In bright red letters below them: CHARLES MCGEE READE, AGE 17.

And below that: Charles “Charlie” Reade disappeared in October of 2013. He is 6’4” and weighs 235 pounds. He was last seen…

Et cetera. I got stuck on two things: how weatherbeaten the poster looked, and how wrong it was about my current weight. I looked around, almost expecting to see Mrs. Richland staring at me with her hand shading her eyes, but it was just Radar and me standing on the salted sidewalk.

Halfway to the house I stopped, caught by a sudden impulse—wild but strong—to turn around. To go back through the gate at 1 Sycamore, around the house, into the shed, down the winding stairs, and finally into Empis, where I would learn a trade and make a life. Apprentice myself to Freed, perhaps, who would teach me to be a sawbones.

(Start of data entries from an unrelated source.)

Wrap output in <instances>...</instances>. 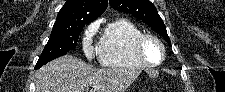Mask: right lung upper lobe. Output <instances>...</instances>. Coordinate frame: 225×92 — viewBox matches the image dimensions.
I'll return each instance as SVG.
<instances>
[{"instance_id":"obj_1","label":"right lung upper lobe","mask_w":225,"mask_h":92,"mask_svg":"<svg viewBox=\"0 0 225 92\" xmlns=\"http://www.w3.org/2000/svg\"><path fill=\"white\" fill-rule=\"evenodd\" d=\"M108 0H68L58 12L53 27H71L77 22L90 23L106 10Z\"/></svg>"}]
</instances>
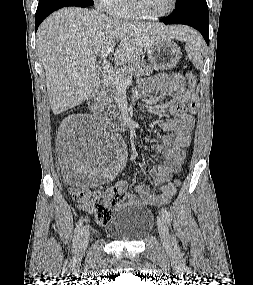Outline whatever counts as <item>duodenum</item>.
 Wrapping results in <instances>:
<instances>
[{
    "instance_id": "410a0bca",
    "label": "duodenum",
    "mask_w": 253,
    "mask_h": 285,
    "mask_svg": "<svg viewBox=\"0 0 253 285\" xmlns=\"http://www.w3.org/2000/svg\"><path fill=\"white\" fill-rule=\"evenodd\" d=\"M102 89L103 84H99L96 90L91 94L88 99V105L90 110L99 118H105L116 126H124V122L121 117L114 113L108 112L102 104Z\"/></svg>"
}]
</instances>
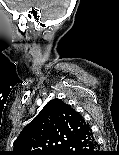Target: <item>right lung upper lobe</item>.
<instances>
[{
  "label": "right lung upper lobe",
  "instance_id": "cb5924a9",
  "mask_svg": "<svg viewBox=\"0 0 119 155\" xmlns=\"http://www.w3.org/2000/svg\"><path fill=\"white\" fill-rule=\"evenodd\" d=\"M88 127L70 105L53 99L22 130L10 155H58L69 141Z\"/></svg>",
  "mask_w": 119,
  "mask_h": 155
}]
</instances>
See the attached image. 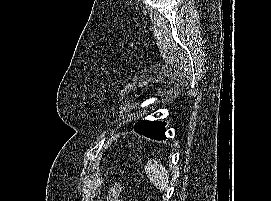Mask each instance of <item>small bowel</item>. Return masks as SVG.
<instances>
[{
	"label": "small bowel",
	"instance_id": "c3829d8e",
	"mask_svg": "<svg viewBox=\"0 0 271 201\" xmlns=\"http://www.w3.org/2000/svg\"><path fill=\"white\" fill-rule=\"evenodd\" d=\"M107 201H120L119 199V187H114L113 189H111V191L109 192Z\"/></svg>",
	"mask_w": 271,
	"mask_h": 201
}]
</instances>
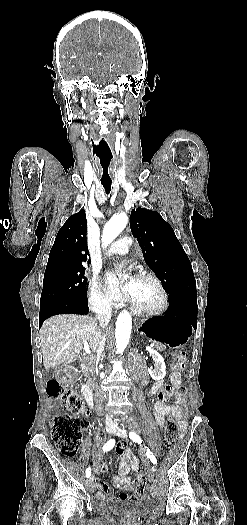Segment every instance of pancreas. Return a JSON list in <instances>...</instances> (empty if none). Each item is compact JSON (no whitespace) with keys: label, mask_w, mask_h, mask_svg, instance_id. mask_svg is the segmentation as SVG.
Wrapping results in <instances>:
<instances>
[{"label":"pancreas","mask_w":247,"mask_h":525,"mask_svg":"<svg viewBox=\"0 0 247 525\" xmlns=\"http://www.w3.org/2000/svg\"><path fill=\"white\" fill-rule=\"evenodd\" d=\"M158 351H159L160 353L166 352V347H165V345H161V346L158 348ZM87 373H90L91 381H95V375H94L93 367H90V369H87Z\"/></svg>","instance_id":"cf45deb5"}]
</instances>
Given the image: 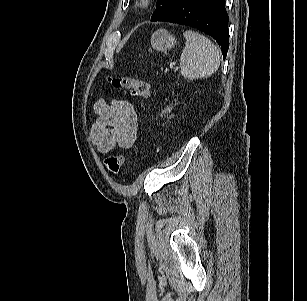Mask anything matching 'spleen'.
Listing matches in <instances>:
<instances>
[{"label":"spleen","instance_id":"obj_1","mask_svg":"<svg viewBox=\"0 0 307 301\" xmlns=\"http://www.w3.org/2000/svg\"><path fill=\"white\" fill-rule=\"evenodd\" d=\"M183 36L186 45L180 56L181 75L188 80L210 77L220 66L219 50L207 37L195 31L187 30Z\"/></svg>","mask_w":307,"mask_h":301}]
</instances>
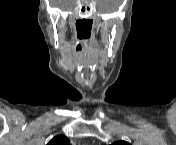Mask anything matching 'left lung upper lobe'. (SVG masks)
Returning <instances> with one entry per match:
<instances>
[{
    "label": "left lung upper lobe",
    "mask_w": 176,
    "mask_h": 145,
    "mask_svg": "<svg viewBox=\"0 0 176 145\" xmlns=\"http://www.w3.org/2000/svg\"><path fill=\"white\" fill-rule=\"evenodd\" d=\"M113 145H129V143H127L125 141H117V142L113 143Z\"/></svg>",
    "instance_id": "left-lung-upper-lobe-1"
}]
</instances>
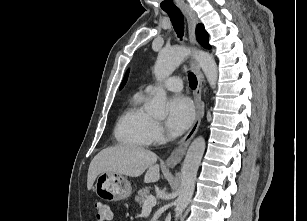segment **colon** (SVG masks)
Returning a JSON list of instances; mask_svg holds the SVG:
<instances>
[{
	"label": "colon",
	"mask_w": 307,
	"mask_h": 221,
	"mask_svg": "<svg viewBox=\"0 0 307 221\" xmlns=\"http://www.w3.org/2000/svg\"><path fill=\"white\" fill-rule=\"evenodd\" d=\"M96 216L99 221H109L113 218V212L108 203L97 201L95 203Z\"/></svg>",
	"instance_id": "1"
}]
</instances>
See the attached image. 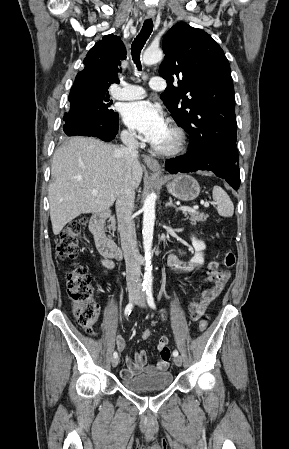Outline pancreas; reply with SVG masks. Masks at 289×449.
<instances>
[{"mask_svg": "<svg viewBox=\"0 0 289 449\" xmlns=\"http://www.w3.org/2000/svg\"><path fill=\"white\" fill-rule=\"evenodd\" d=\"M186 219H188L192 225H196L197 222H203L208 218V215H205L204 213L199 212H183ZM109 228L115 229V223L114 221L111 223Z\"/></svg>", "mask_w": 289, "mask_h": 449, "instance_id": "pancreas-1", "label": "pancreas"}]
</instances>
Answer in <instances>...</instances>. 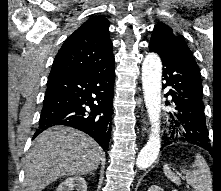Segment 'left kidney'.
<instances>
[{"mask_svg":"<svg viewBox=\"0 0 221 191\" xmlns=\"http://www.w3.org/2000/svg\"><path fill=\"white\" fill-rule=\"evenodd\" d=\"M148 191H164L162 188L156 185H152L149 187Z\"/></svg>","mask_w":221,"mask_h":191,"instance_id":"1","label":"left kidney"}]
</instances>
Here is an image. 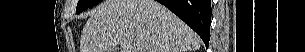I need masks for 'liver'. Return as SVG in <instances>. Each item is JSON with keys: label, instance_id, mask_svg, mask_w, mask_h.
<instances>
[{"label": "liver", "instance_id": "1", "mask_svg": "<svg viewBox=\"0 0 305 52\" xmlns=\"http://www.w3.org/2000/svg\"><path fill=\"white\" fill-rule=\"evenodd\" d=\"M200 43L188 25L157 1L105 0L90 13L80 52H194Z\"/></svg>", "mask_w": 305, "mask_h": 52}]
</instances>
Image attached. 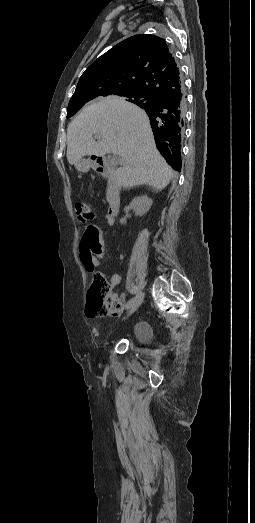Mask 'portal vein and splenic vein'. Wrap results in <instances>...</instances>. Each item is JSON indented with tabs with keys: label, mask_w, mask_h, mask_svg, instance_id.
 Segmentation results:
<instances>
[{
	"label": "portal vein and splenic vein",
	"mask_w": 255,
	"mask_h": 523,
	"mask_svg": "<svg viewBox=\"0 0 255 523\" xmlns=\"http://www.w3.org/2000/svg\"><path fill=\"white\" fill-rule=\"evenodd\" d=\"M116 156H117V154H116ZM119 162H122V160H119ZM118 167H121V164H118Z\"/></svg>",
	"instance_id": "18ae733b"
}]
</instances>
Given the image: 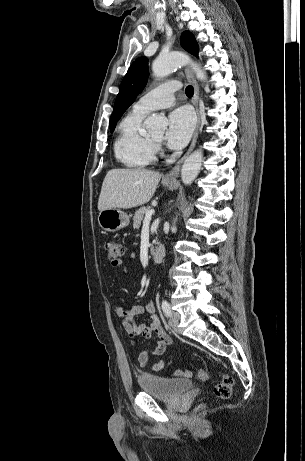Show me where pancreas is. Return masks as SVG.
<instances>
[{
    "label": "pancreas",
    "instance_id": "cf45deb5",
    "mask_svg": "<svg viewBox=\"0 0 305 461\" xmlns=\"http://www.w3.org/2000/svg\"><path fill=\"white\" fill-rule=\"evenodd\" d=\"M150 209L151 207L144 206L136 210L133 216V227L134 228L138 229L140 227L143 217L146 215L148 211H150Z\"/></svg>",
    "mask_w": 305,
    "mask_h": 461
}]
</instances>
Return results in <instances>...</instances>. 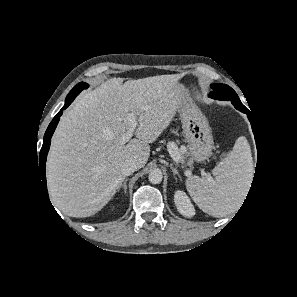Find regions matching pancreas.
<instances>
[{
    "instance_id": "cf45deb5",
    "label": "pancreas",
    "mask_w": 297,
    "mask_h": 297,
    "mask_svg": "<svg viewBox=\"0 0 297 297\" xmlns=\"http://www.w3.org/2000/svg\"><path fill=\"white\" fill-rule=\"evenodd\" d=\"M174 147H175V150H174L175 153L180 157V160H179V162H180L183 160V150L184 149L178 148L176 144H174Z\"/></svg>"
}]
</instances>
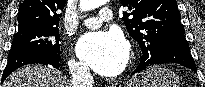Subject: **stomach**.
<instances>
[{"mask_svg":"<svg viewBox=\"0 0 205 87\" xmlns=\"http://www.w3.org/2000/svg\"><path fill=\"white\" fill-rule=\"evenodd\" d=\"M179 77L167 68L152 66L136 75L127 87H180Z\"/></svg>","mask_w":205,"mask_h":87,"instance_id":"stomach-1","label":"stomach"}]
</instances>
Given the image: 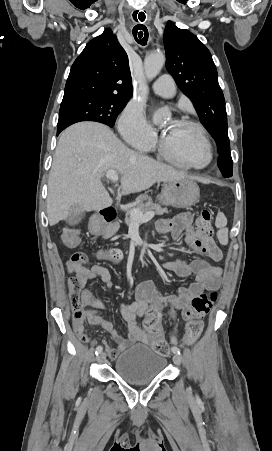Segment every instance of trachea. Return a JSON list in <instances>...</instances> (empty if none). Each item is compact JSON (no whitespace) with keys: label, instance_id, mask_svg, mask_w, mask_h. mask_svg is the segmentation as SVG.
Segmentation results:
<instances>
[{"label":"trachea","instance_id":"3493384b","mask_svg":"<svg viewBox=\"0 0 272 451\" xmlns=\"http://www.w3.org/2000/svg\"><path fill=\"white\" fill-rule=\"evenodd\" d=\"M135 20L138 21L137 19ZM140 21H144V19ZM133 36L138 43H140L141 45H146L148 40V30L146 27H144V25L139 24L133 28Z\"/></svg>","mask_w":272,"mask_h":451}]
</instances>
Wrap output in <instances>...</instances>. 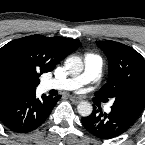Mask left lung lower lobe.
Instances as JSON below:
<instances>
[{
	"instance_id": "obj_1",
	"label": "left lung lower lobe",
	"mask_w": 145,
	"mask_h": 145,
	"mask_svg": "<svg viewBox=\"0 0 145 145\" xmlns=\"http://www.w3.org/2000/svg\"><path fill=\"white\" fill-rule=\"evenodd\" d=\"M82 124L90 133L102 139L119 136L132 126L131 123L112 110L106 114L95 106L90 116L82 118Z\"/></svg>"
}]
</instances>
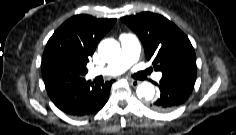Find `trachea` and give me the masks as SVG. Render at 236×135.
I'll return each mask as SVG.
<instances>
[{
  "instance_id": "3493384b",
  "label": "trachea",
  "mask_w": 236,
  "mask_h": 135,
  "mask_svg": "<svg viewBox=\"0 0 236 135\" xmlns=\"http://www.w3.org/2000/svg\"><path fill=\"white\" fill-rule=\"evenodd\" d=\"M150 73V71L149 70H147V71H145L144 72V74L146 75V74H149Z\"/></svg>"
}]
</instances>
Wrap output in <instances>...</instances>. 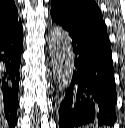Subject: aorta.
Masks as SVG:
<instances>
[{
    "label": "aorta",
    "mask_w": 125,
    "mask_h": 128,
    "mask_svg": "<svg viewBox=\"0 0 125 128\" xmlns=\"http://www.w3.org/2000/svg\"><path fill=\"white\" fill-rule=\"evenodd\" d=\"M48 49L53 75L60 90L69 87L74 70V54L68 33L60 26L53 27L48 35Z\"/></svg>",
    "instance_id": "aorta-1"
}]
</instances>
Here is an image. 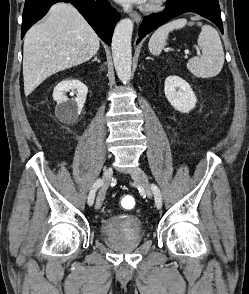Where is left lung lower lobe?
Here are the masks:
<instances>
[{
    "label": "left lung lower lobe",
    "mask_w": 249,
    "mask_h": 294,
    "mask_svg": "<svg viewBox=\"0 0 249 294\" xmlns=\"http://www.w3.org/2000/svg\"><path fill=\"white\" fill-rule=\"evenodd\" d=\"M186 12H195L212 21L223 33V24L218 0H168V7L161 13L143 19L138 31L137 43L151 31Z\"/></svg>",
    "instance_id": "left-lung-lower-lobe-1"
}]
</instances>
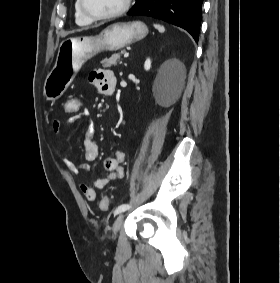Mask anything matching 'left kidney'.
Here are the masks:
<instances>
[{
    "instance_id": "left-kidney-1",
    "label": "left kidney",
    "mask_w": 280,
    "mask_h": 283,
    "mask_svg": "<svg viewBox=\"0 0 280 283\" xmlns=\"http://www.w3.org/2000/svg\"><path fill=\"white\" fill-rule=\"evenodd\" d=\"M151 67V60L148 58L144 63V69L148 71Z\"/></svg>"
}]
</instances>
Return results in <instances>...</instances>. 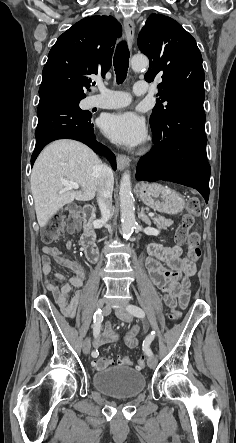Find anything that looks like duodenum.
Masks as SVG:
<instances>
[{
    "label": "duodenum",
    "instance_id": "duodenum-1",
    "mask_svg": "<svg viewBox=\"0 0 236 443\" xmlns=\"http://www.w3.org/2000/svg\"><path fill=\"white\" fill-rule=\"evenodd\" d=\"M96 210L93 206H86L83 209L85 219L84 232L80 239V245L84 249L86 257L90 263H95L97 259L96 234L92 225Z\"/></svg>",
    "mask_w": 236,
    "mask_h": 443
}]
</instances>
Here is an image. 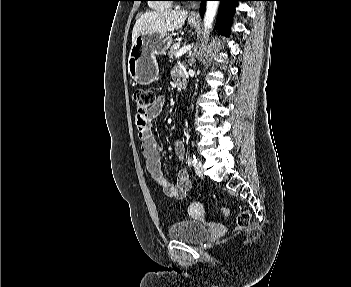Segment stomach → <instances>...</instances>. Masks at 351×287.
<instances>
[{
  "label": "stomach",
  "mask_w": 351,
  "mask_h": 287,
  "mask_svg": "<svg viewBox=\"0 0 351 287\" xmlns=\"http://www.w3.org/2000/svg\"><path fill=\"white\" fill-rule=\"evenodd\" d=\"M191 27L197 26V21L188 20ZM172 37L167 32L140 34L132 44L128 58L130 77L140 85H149L158 76L157 55H163L170 48Z\"/></svg>",
  "instance_id": "0dacf381"
}]
</instances>
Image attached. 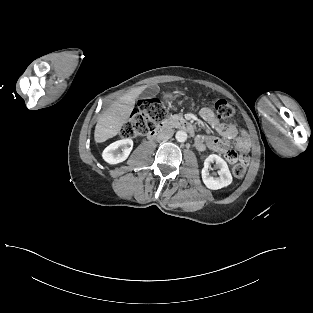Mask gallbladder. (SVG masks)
<instances>
[{"instance_id":"obj_1","label":"gallbladder","mask_w":313,"mask_h":313,"mask_svg":"<svg viewBox=\"0 0 313 313\" xmlns=\"http://www.w3.org/2000/svg\"><path fill=\"white\" fill-rule=\"evenodd\" d=\"M158 90V88L156 86H151L149 88L146 89V92L148 95H152L154 94L156 91Z\"/></svg>"}]
</instances>
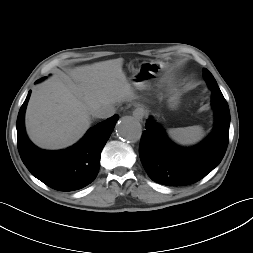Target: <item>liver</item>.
<instances>
[{
  "label": "liver",
  "mask_w": 253,
  "mask_h": 253,
  "mask_svg": "<svg viewBox=\"0 0 253 253\" xmlns=\"http://www.w3.org/2000/svg\"><path fill=\"white\" fill-rule=\"evenodd\" d=\"M123 61L76 67L70 76L51 78L34 90L26 110L30 139L44 149L68 147L90 127L96 109L131 99Z\"/></svg>",
  "instance_id": "6515ba94"
}]
</instances>
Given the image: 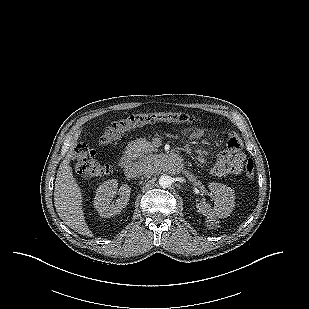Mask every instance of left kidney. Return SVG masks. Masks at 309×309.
I'll return each mask as SVG.
<instances>
[{
    "instance_id": "obj_1",
    "label": "left kidney",
    "mask_w": 309,
    "mask_h": 309,
    "mask_svg": "<svg viewBox=\"0 0 309 309\" xmlns=\"http://www.w3.org/2000/svg\"><path fill=\"white\" fill-rule=\"evenodd\" d=\"M208 188L215 195L214 207L205 201H200L196 204L198 212L210 220L228 217L235 206L234 191L224 184L214 182L209 183Z\"/></svg>"
}]
</instances>
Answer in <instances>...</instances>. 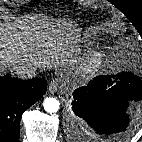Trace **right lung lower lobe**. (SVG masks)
Here are the masks:
<instances>
[{"instance_id":"obj_1","label":"right lung lower lobe","mask_w":142,"mask_h":142,"mask_svg":"<svg viewBox=\"0 0 142 142\" xmlns=\"http://www.w3.org/2000/svg\"><path fill=\"white\" fill-rule=\"evenodd\" d=\"M47 90L44 79L27 81L5 75L0 78V142H18L20 119L25 110Z\"/></svg>"}]
</instances>
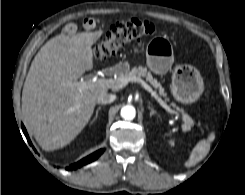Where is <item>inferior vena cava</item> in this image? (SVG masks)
Listing matches in <instances>:
<instances>
[{
    "label": "inferior vena cava",
    "mask_w": 245,
    "mask_h": 195,
    "mask_svg": "<svg viewBox=\"0 0 245 195\" xmlns=\"http://www.w3.org/2000/svg\"><path fill=\"white\" fill-rule=\"evenodd\" d=\"M116 99V96L114 94L109 93H101L98 95L96 102L98 104H109L112 103Z\"/></svg>",
    "instance_id": "obj_1"
}]
</instances>
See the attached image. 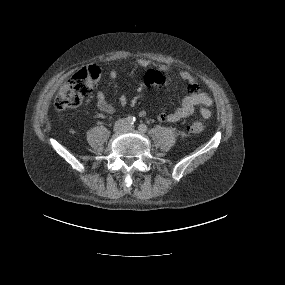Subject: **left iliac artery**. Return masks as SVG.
Here are the masks:
<instances>
[{
	"instance_id": "44dca946",
	"label": "left iliac artery",
	"mask_w": 285,
	"mask_h": 285,
	"mask_svg": "<svg viewBox=\"0 0 285 285\" xmlns=\"http://www.w3.org/2000/svg\"><path fill=\"white\" fill-rule=\"evenodd\" d=\"M138 129L141 131V132H146L147 131V126L145 124H140Z\"/></svg>"
}]
</instances>
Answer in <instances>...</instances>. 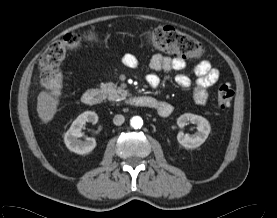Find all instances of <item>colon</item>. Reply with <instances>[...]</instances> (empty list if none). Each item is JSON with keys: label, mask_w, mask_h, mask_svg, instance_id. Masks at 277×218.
Returning a JSON list of instances; mask_svg holds the SVG:
<instances>
[{"label": "colon", "mask_w": 277, "mask_h": 218, "mask_svg": "<svg viewBox=\"0 0 277 218\" xmlns=\"http://www.w3.org/2000/svg\"><path fill=\"white\" fill-rule=\"evenodd\" d=\"M145 45L167 54L186 58H198L203 54V48L198 40L170 26H159L146 30L141 34ZM101 38L91 31L70 33L61 40L51 43L39 59L40 82L42 87L58 97L63 87V75L60 65L68 52L80 49L84 43H99ZM234 90L228 84L221 85L217 90L216 101L220 109L231 105Z\"/></svg>", "instance_id": "obj_1"}]
</instances>
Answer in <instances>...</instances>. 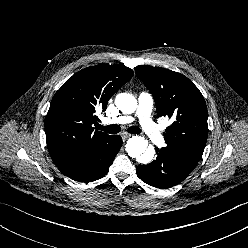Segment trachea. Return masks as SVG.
Wrapping results in <instances>:
<instances>
[{"mask_svg":"<svg viewBox=\"0 0 248 248\" xmlns=\"http://www.w3.org/2000/svg\"><path fill=\"white\" fill-rule=\"evenodd\" d=\"M98 129L102 130L106 133H110V134H116V133H119L121 131L120 126L117 124H112V125H108V126L99 125ZM127 131H128V133H131V134H140L141 133V129L136 127V126L129 127L127 129Z\"/></svg>","mask_w":248,"mask_h":248,"instance_id":"trachea-1","label":"trachea"}]
</instances>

Then I thought of that poster and all the others like it, everywhere in town and all over the county, put up by my father and my Uncle Bob and my dad’s sponsor, Lindy. Maybe all his other AA friends, too. If, that was, he hadn’t resumed drinking.

Please God, no.

I started walking again, the buckles of a dead man’s galoshes jingling, and the dead man’s rejuvenated dog at my heel. Trudging up the hill toward me was a little boy in a quilted red jacket and snowpants. He was dragging a sled by a piece of clothesrope. Probably bound for the sliding hill at Cavanaugh Park.